# Brecht and Epic Theatre



## Bluefey (Nov 4, 2008)

I am considering doing Good Person of Setzuan - but I wanted to be pretty true to what Brecht intended.

To be honest, I am not sure what that is .... I have a general understanding of his concepts. For example, I know that he wanted the audience to be aware that they are watching a play. I have tried to research, but have not been very successful in answering my questions.

I was wondering if any of you know specifics about Brecht - and what my production should include and the approaches I should take.


----------



## Footer (Nov 4, 2008)

Get a hold of a book by Brocket, it has a good amount of info on Brecht and Epic Theatre.

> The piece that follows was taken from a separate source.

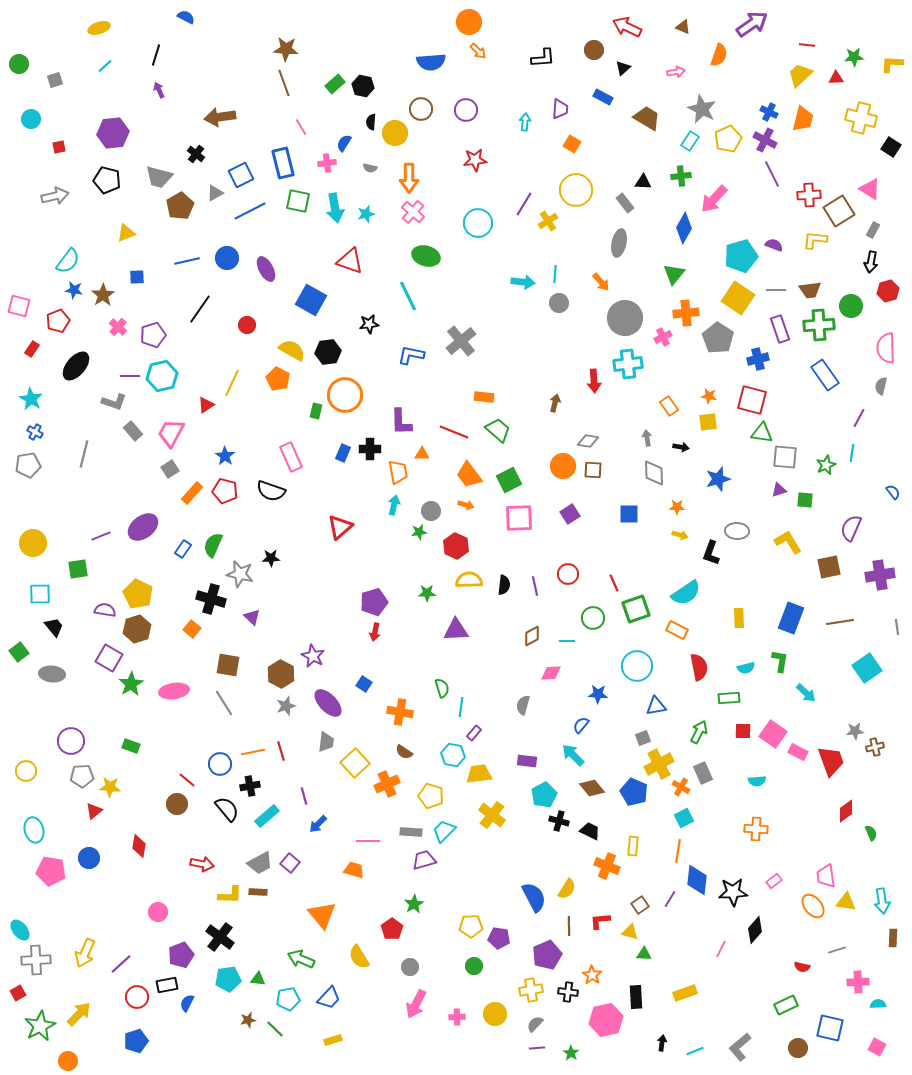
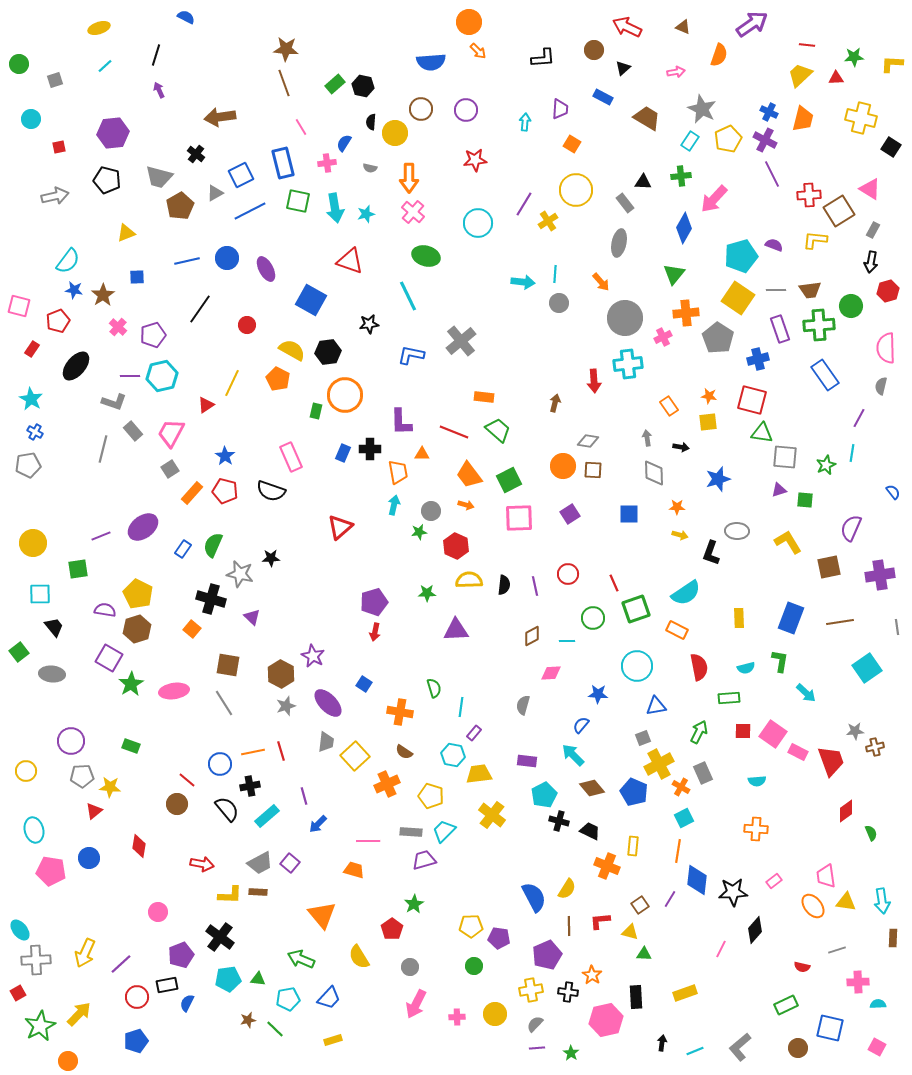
gray line at (84, 454): moved 19 px right, 5 px up
green semicircle at (442, 688): moved 8 px left
yellow square at (355, 763): moved 7 px up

Amazon.com: History of the Theatre: Oscar G. Brockett, Franklin J. Hildy: Books

I have done a few brecht plays, heres what I can tell you. First, you MUST have a concept behind the show, what do you want the audience to experience and to walk away with? 

As far as how to analyze and work with the script, remember, he wrote the plays to not "take you" somewhere. He wrote them to be performed in a theatre, and he wrote them to be performed. Don't attempt to make the character real, instead analyze them and what they are saying. Build the characters off of that. Don't get bogged down in spectacle, these plays should be simple. Put them into a vacum, don't set them somewhere lavish. Really look at the words, and....

RESEARCH THE CRAP OUT OF EPIC THEATRE AND BRECHT.


----------



## ship (Nov 8, 2008)

Been a few years since I studied the author and the play. Will attempt to refresh my memory some in the coming weekend if possible but good point above on the seperation.


----------



## Bluefey (Nov 8, 2008)

Footer - that was actually very good advice and something I will try to remember as i jump in to this project

I look forward to hearing more input ship - so thanks!


----------



## cdcarter (Dec 6, 2008)

Hello, I realize this is a bit of a necro, but Brecht is so wonderful to work with. The most important thing to realize is that these are caricatures and stereotypes. You are not working with "people" like you would in a realist play. You want your audience to disassociate with the characters so they can see the greater meaning of the play.


----------